TRY IT: Find all lines in the listing that include the word "data", then copy them.
=======
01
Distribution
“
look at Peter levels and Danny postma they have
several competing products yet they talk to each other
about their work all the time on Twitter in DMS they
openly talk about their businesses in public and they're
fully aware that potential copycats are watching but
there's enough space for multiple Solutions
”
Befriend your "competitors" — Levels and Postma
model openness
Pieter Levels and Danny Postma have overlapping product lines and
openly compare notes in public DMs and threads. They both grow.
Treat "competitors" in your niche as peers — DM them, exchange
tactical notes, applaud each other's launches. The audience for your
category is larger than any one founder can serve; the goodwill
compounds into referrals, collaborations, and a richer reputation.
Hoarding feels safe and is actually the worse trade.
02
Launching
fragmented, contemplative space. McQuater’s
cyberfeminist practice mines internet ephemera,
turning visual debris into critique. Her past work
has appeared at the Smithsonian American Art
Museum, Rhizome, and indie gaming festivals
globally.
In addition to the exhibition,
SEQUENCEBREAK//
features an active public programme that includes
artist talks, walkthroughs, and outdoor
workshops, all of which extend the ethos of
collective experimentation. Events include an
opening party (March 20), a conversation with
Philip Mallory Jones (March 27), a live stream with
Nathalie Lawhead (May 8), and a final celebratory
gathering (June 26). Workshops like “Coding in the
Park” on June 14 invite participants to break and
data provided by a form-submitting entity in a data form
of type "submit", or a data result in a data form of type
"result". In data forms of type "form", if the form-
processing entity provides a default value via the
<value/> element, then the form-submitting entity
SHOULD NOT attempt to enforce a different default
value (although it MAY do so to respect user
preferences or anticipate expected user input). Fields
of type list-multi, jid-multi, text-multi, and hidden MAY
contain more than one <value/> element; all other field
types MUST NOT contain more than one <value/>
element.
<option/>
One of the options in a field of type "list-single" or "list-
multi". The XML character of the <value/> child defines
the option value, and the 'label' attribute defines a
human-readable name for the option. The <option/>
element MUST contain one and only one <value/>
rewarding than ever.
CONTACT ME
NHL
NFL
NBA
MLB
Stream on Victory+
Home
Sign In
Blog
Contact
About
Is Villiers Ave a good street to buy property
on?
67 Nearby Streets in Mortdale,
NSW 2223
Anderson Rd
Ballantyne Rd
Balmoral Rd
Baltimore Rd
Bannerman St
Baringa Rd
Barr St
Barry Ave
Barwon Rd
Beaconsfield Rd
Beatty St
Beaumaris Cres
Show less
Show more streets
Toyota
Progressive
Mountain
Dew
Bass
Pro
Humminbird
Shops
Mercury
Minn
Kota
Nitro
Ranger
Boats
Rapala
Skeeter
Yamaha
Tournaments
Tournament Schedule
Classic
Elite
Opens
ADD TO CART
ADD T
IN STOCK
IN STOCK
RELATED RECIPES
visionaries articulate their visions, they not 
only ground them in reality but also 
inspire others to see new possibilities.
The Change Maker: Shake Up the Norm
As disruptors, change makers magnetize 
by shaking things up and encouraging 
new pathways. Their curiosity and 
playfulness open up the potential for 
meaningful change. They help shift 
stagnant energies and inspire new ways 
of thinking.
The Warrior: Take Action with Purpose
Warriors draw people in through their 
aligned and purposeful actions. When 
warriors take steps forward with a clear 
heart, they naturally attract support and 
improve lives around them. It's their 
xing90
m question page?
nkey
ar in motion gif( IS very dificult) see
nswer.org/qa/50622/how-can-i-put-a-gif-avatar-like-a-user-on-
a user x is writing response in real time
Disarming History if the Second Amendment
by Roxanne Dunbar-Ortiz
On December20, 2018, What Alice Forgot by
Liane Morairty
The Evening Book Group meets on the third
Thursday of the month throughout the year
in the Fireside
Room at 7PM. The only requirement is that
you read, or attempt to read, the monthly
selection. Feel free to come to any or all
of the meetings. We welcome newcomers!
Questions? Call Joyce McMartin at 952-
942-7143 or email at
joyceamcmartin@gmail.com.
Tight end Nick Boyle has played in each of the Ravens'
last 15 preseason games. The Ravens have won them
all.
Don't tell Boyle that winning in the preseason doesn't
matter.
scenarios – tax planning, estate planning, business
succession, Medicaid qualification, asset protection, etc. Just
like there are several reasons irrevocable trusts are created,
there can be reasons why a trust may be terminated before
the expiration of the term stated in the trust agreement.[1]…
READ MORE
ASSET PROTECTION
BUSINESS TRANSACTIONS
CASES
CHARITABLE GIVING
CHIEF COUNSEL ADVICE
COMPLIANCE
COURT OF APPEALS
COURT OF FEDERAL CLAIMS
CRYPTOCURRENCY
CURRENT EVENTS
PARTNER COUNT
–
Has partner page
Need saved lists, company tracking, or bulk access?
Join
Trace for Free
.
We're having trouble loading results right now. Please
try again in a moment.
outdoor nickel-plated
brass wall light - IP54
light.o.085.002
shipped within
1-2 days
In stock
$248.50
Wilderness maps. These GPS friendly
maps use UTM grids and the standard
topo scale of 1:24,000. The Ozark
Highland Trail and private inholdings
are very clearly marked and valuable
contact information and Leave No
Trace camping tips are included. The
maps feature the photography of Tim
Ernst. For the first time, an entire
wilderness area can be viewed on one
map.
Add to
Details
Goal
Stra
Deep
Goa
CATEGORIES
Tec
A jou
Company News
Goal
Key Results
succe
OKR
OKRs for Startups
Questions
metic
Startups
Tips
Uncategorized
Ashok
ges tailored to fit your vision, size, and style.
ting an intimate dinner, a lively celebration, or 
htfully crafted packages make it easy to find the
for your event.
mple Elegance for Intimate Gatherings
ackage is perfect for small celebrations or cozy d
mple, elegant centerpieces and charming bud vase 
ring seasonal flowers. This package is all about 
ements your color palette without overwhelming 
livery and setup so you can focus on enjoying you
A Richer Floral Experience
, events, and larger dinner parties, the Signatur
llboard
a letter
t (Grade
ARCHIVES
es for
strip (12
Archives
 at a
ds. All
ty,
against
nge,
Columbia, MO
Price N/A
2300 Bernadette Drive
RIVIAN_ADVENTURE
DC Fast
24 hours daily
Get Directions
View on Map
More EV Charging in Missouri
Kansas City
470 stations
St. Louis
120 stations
=======
EXERCISE OUTPUT:
data provided by a form-submitting entity in a data form
of type "submit", or a data result in a data form of type
"result". In data forms of type "form", if the form-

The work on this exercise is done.